When I say difficult, I mean difficult in comparison to the usual standard of Higher Level Leaving Cert Applied Maths Connected Particles Questions

## Question (a)

Consider the following:

A rectangular block moves across a stationary horizontal surface with acceleration $g/5$ (the question had $g/5$ m/s${}^2$ but the m/s${}^2$ is repeated as $g=9.8$ m/s${}^2$ and so includes the unit).

There is a serious problem with this question and that is that the asymmetry in the problem means that there is an ambiguity: is the block moving left to right or right to left? I am going to assume the block moves from left to right. One would hope not to see such ambiguity in an official exam paper.
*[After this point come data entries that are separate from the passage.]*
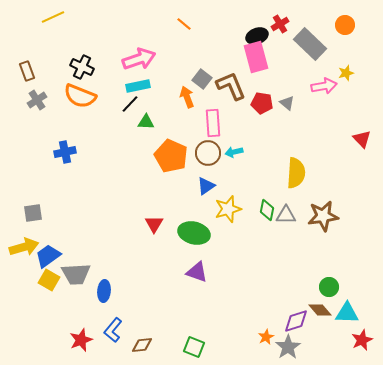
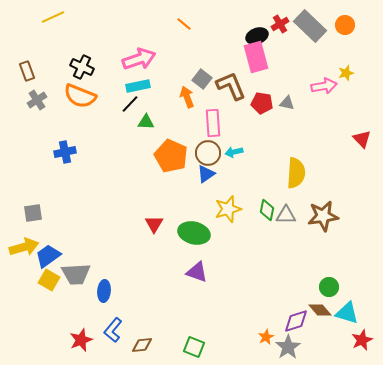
gray rectangle at (310, 44): moved 18 px up
gray triangle at (287, 103): rotated 28 degrees counterclockwise
blue triangle at (206, 186): moved 12 px up
cyan triangle at (347, 313): rotated 15 degrees clockwise
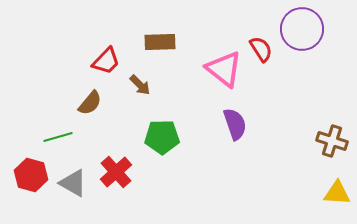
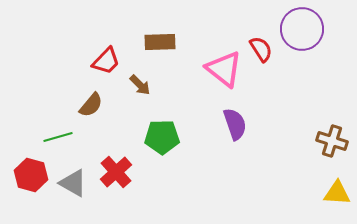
brown semicircle: moved 1 px right, 2 px down
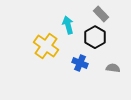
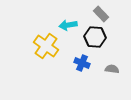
cyan arrow: rotated 84 degrees counterclockwise
black hexagon: rotated 25 degrees counterclockwise
blue cross: moved 2 px right
gray semicircle: moved 1 px left, 1 px down
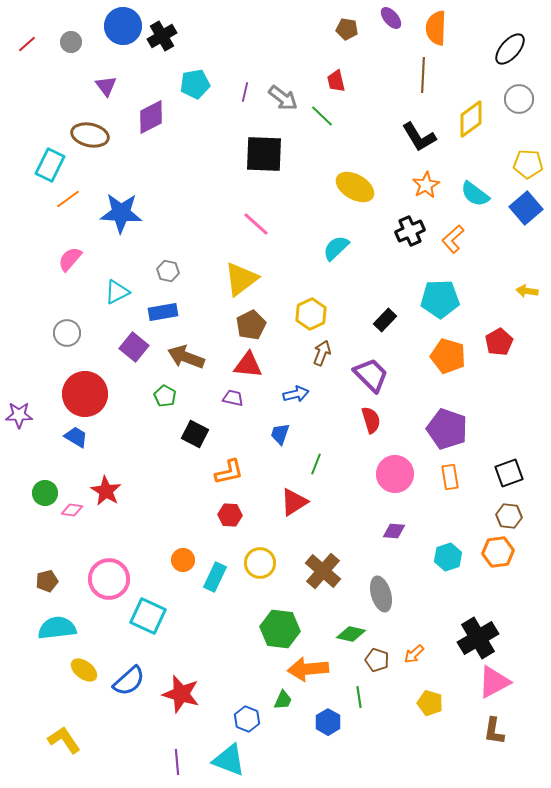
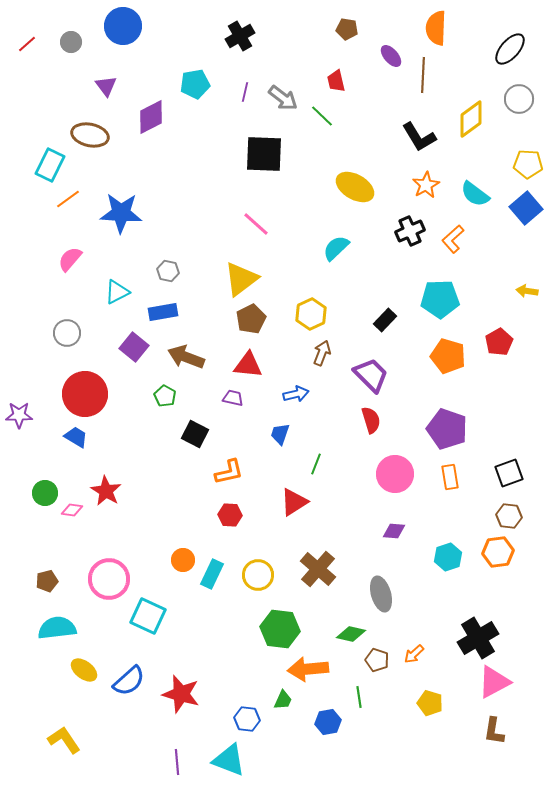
purple ellipse at (391, 18): moved 38 px down
black cross at (162, 36): moved 78 px right
brown pentagon at (251, 325): moved 6 px up
yellow circle at (260, 563): moved 2 px left, 12 px down
brown cross at (323, 571): moved 5 px left, 2 px up
cyan rectangle at (215, 577): moved 3 px left, 3 px up
blue hexagon at (247, 719): rotated 15 degrees counterclockwise
blue hexagon at (328, 722): rotated 20 degrees clockwise
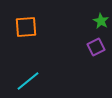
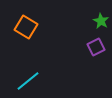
orange square: rotated 35 degrees clockwise
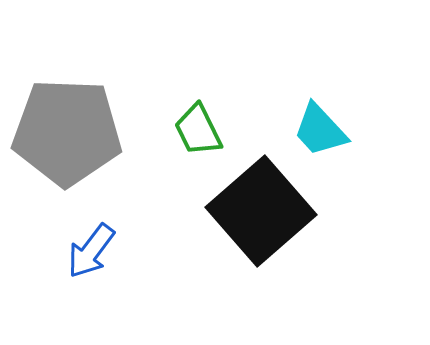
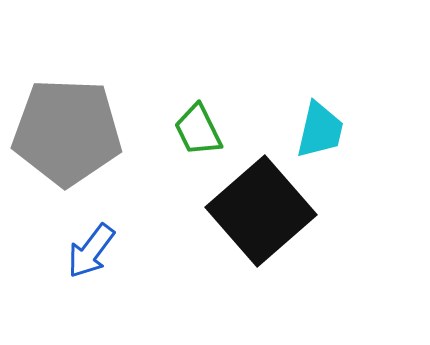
cyan trapezoid: rotated 124 degrees counterclockwise
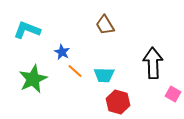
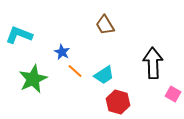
cyan L-shape: moved 8 px left, 5 px down
cyan trapezoid: rotated 35 degrees counterclockwise
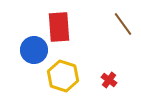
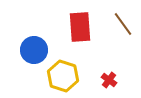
red rectangle: moved 21 px right
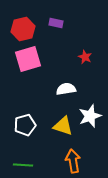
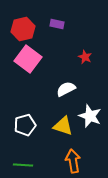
purple rectangle: moved 1 px right, 1 px down
pink square: rotated 36 degrees counterclockwise
white semicircle: rotated 18 degrees counterclockwise
white star: rotated 30 degrees counterclockwise
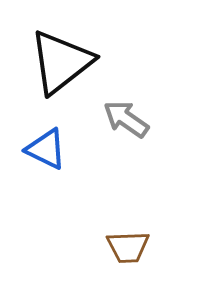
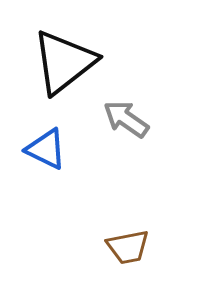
black triangle: moved 3 px right
brown trapezoid: rotated 9 degrees counterclockwise
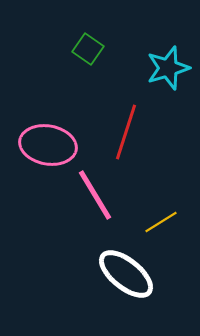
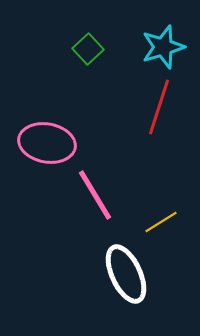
green square: rotated 12 degrees clockwise
cyan star: moved 5 px left, 21 px up
red line: moved 33 px right, 25 px up
pink ellipse: moved 1 px left, 2 px up
white ellipse: rotated 26 degrees clockwise
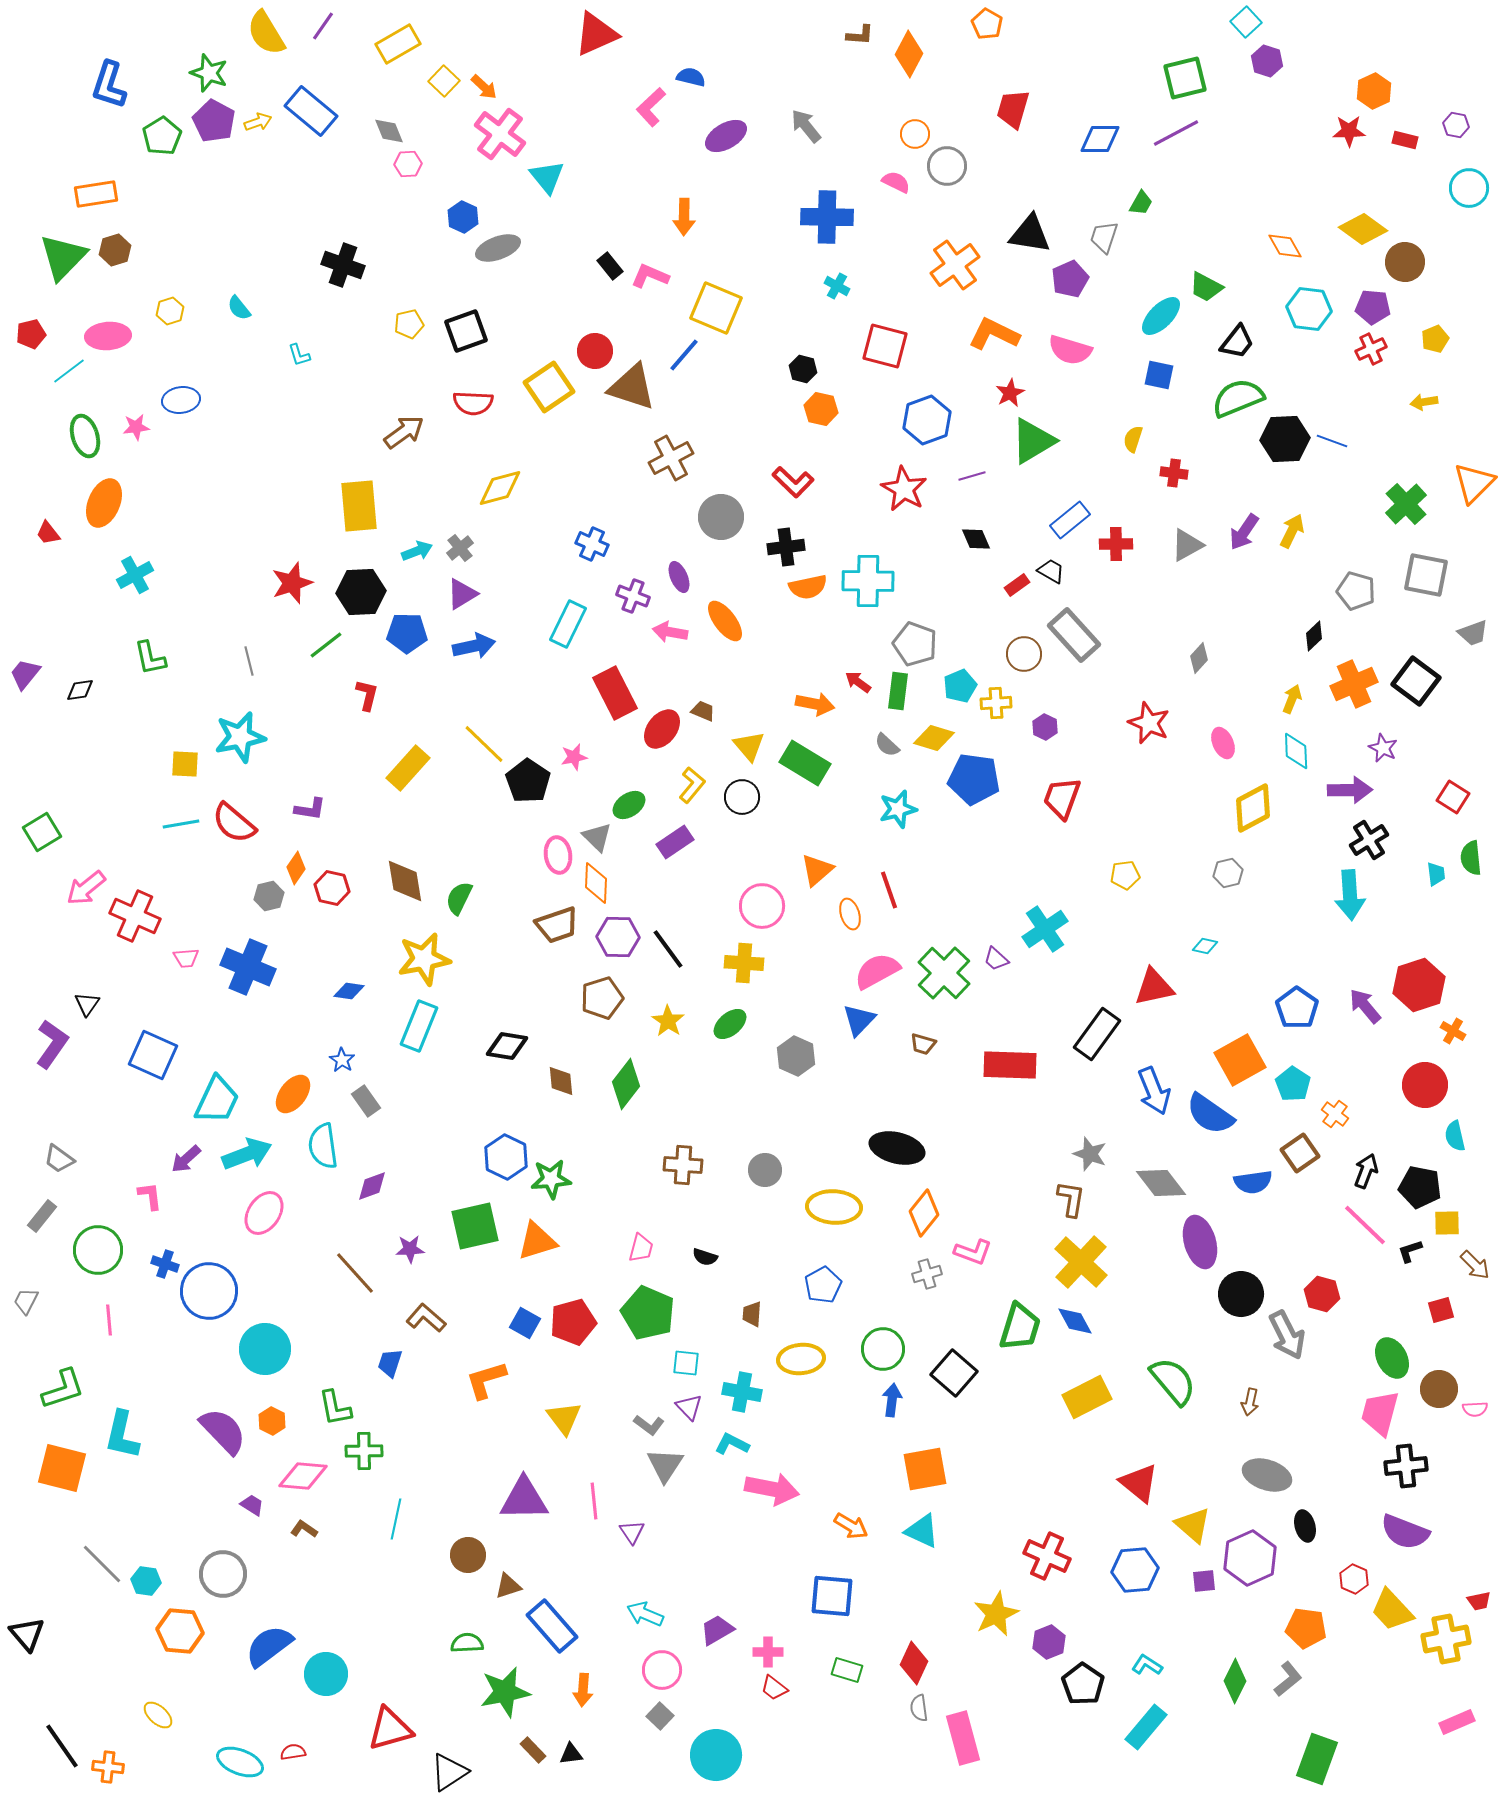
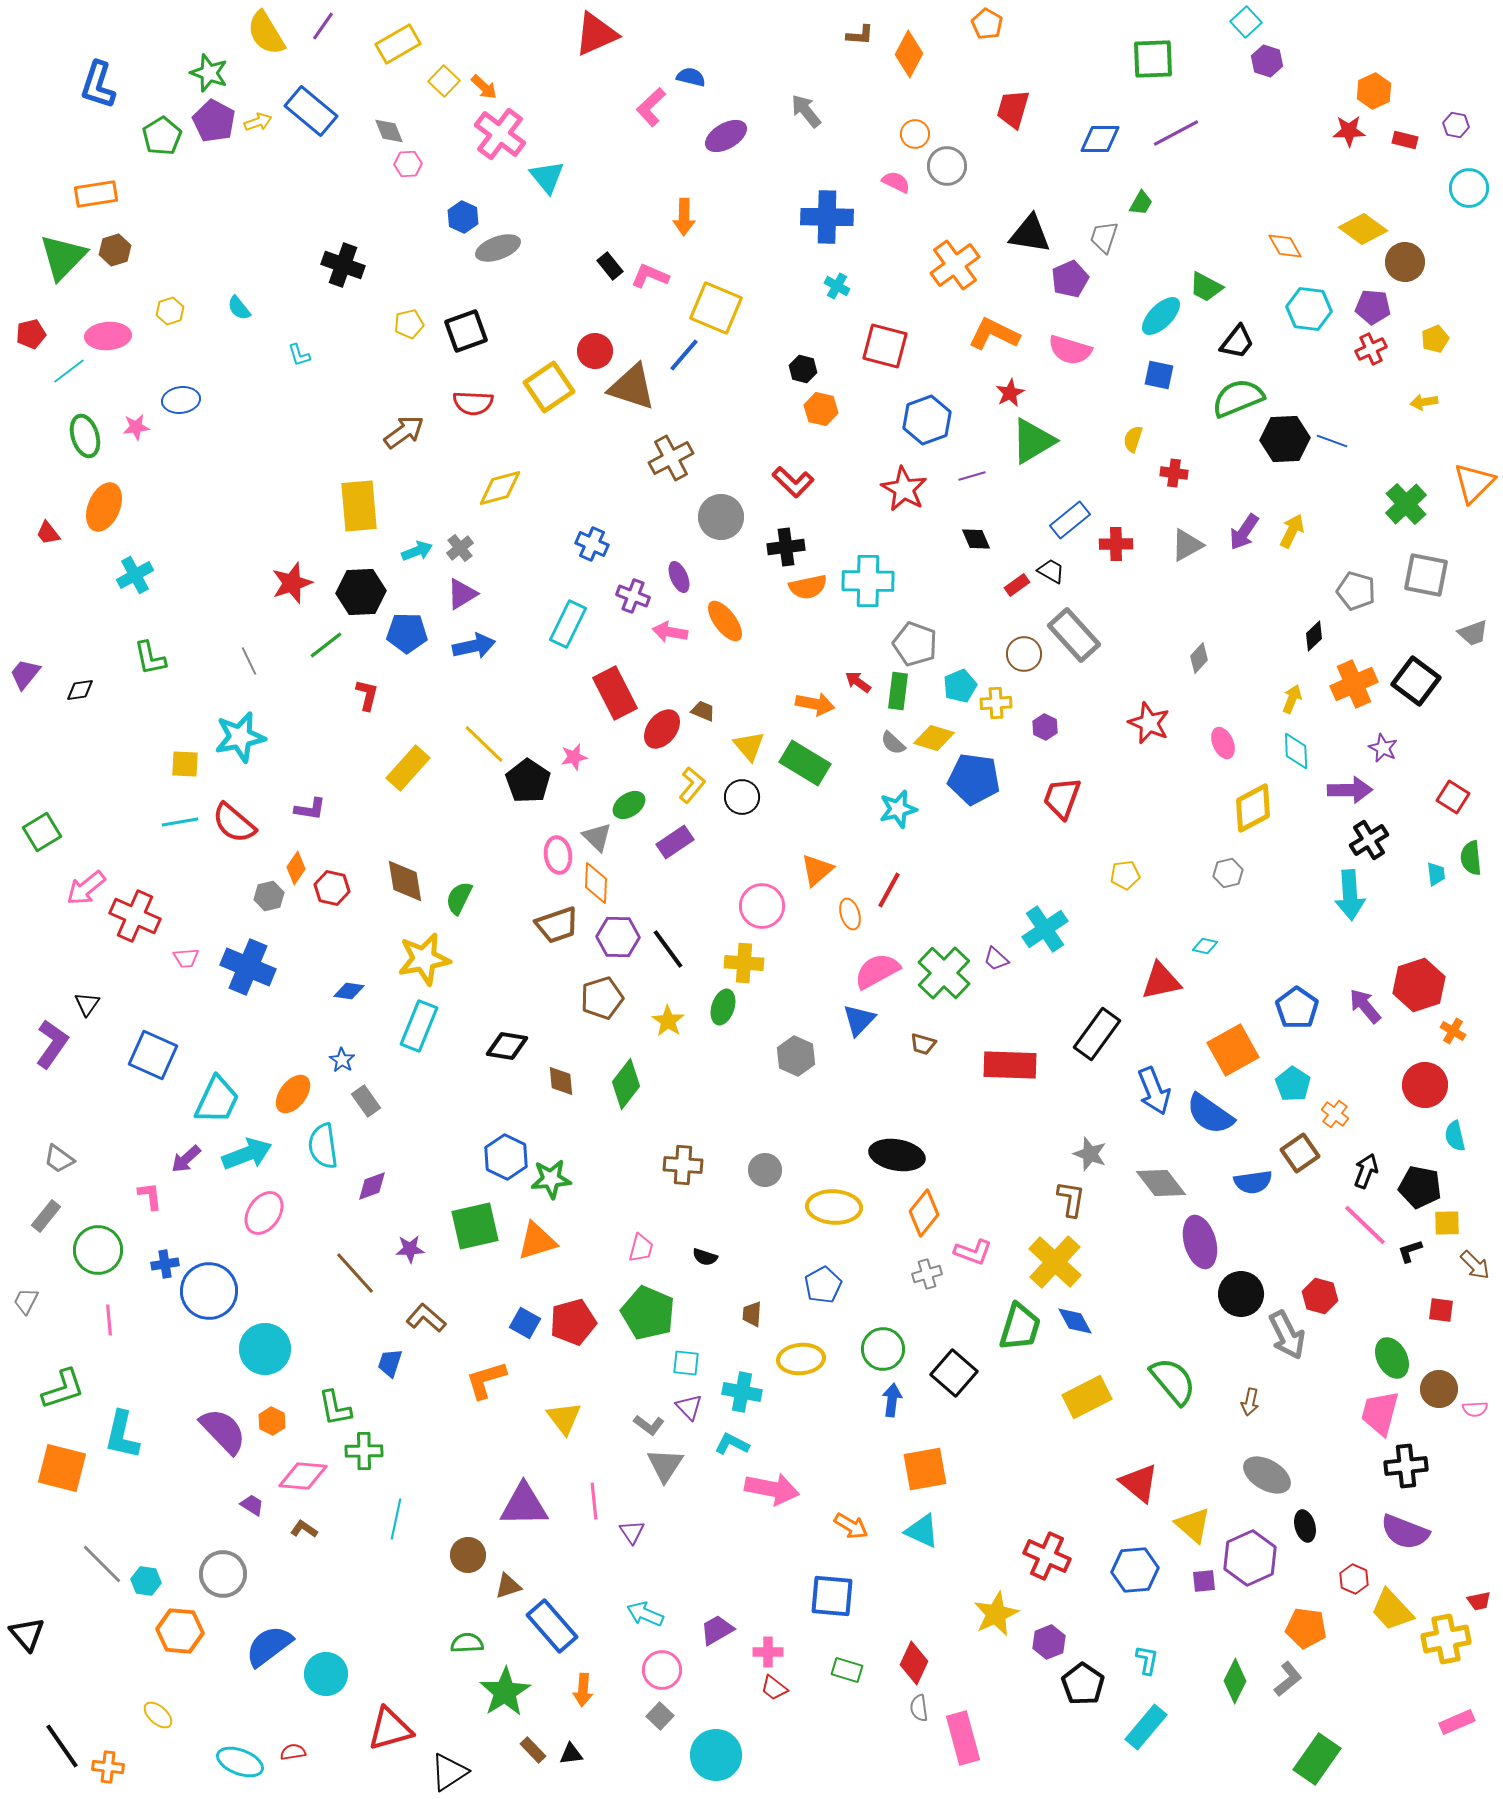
green square at (1185, 78): moved 32 px left, 19 px up; rotated 12 degrees clockwise
blue L-shape at (109, 85): moved 11 px left
gray arrow at (806, 126): moved 15 px up
orange ellipse at (104, 503): moved 4 px down
gray line at (249, 661): rotated 12 degrees counterclockwise
gray semicircle at (887, 745): moved 6 px right, 2 px up
cyan line at (181, 824): moved 1 px left, 2 px up
red line at (889, 890): rotated 48 degrees clockwise
red triangle at (1154, 987): moved 7 px right, 6 px up
green ellipse at (730, 1024): moved 7 px left, 17 px up; rotated 32 degrees counterclockwise
orange square at (1240, 1060): moved 7 px left, 10 px up
black ellipse at (897, 1148): moved 7 px down; rotated 4 degrees counterclockwise
gray rectangle at (42, 1216): moved 4 px right
yellow cross at (1081, 1262): moved 26 px left
blue cross at (165, 1264): rotated 28 degrees counterclockwise
red hexagon at (1322, 1294): moved 2 px left, 2 px down
red square at (1441, 1310): rotated 24 degrees clockwise
gray ellipse at (1267, 1475): rotated 12 degrees clockwise
purple triangle at (524, 1499): moved 6 px down
cyan L-shape at (1147, 1665): moved 5 px up; rotated 68 degrees clockwise
green star at (505, 1692): rotated 21 degrees counterclockwise
green rectangle at (1317, 1759): rotated 15 degrees clockwise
Two particles of mass $M$ placed on the block, are connected by a taut inextensible string. A second string passes over a light, smooth, fixed pulley to a third particle of mass $2M$ which presses against the block as shown in the diagram.

### (i)

If contact between the particles and the block is smooth, find the magnitude and direction of the resultant forces acting on the particles.

#### Solution

Note firstly that there are two accelerations at play. The acceleration of the block relative to the horizontal surface, $g/5$, and the accelerations of the particles relative to the block, say $a$:

We draw all the forces (I lazily didn’t add arrows to the force vectors):

We know that the normal forces for the particles on top of the block because their vertical acceleration is zero and so the sum of the forces in that direction must be zero, and as the down forces are equal for both, necessarily the up forces must be equal too.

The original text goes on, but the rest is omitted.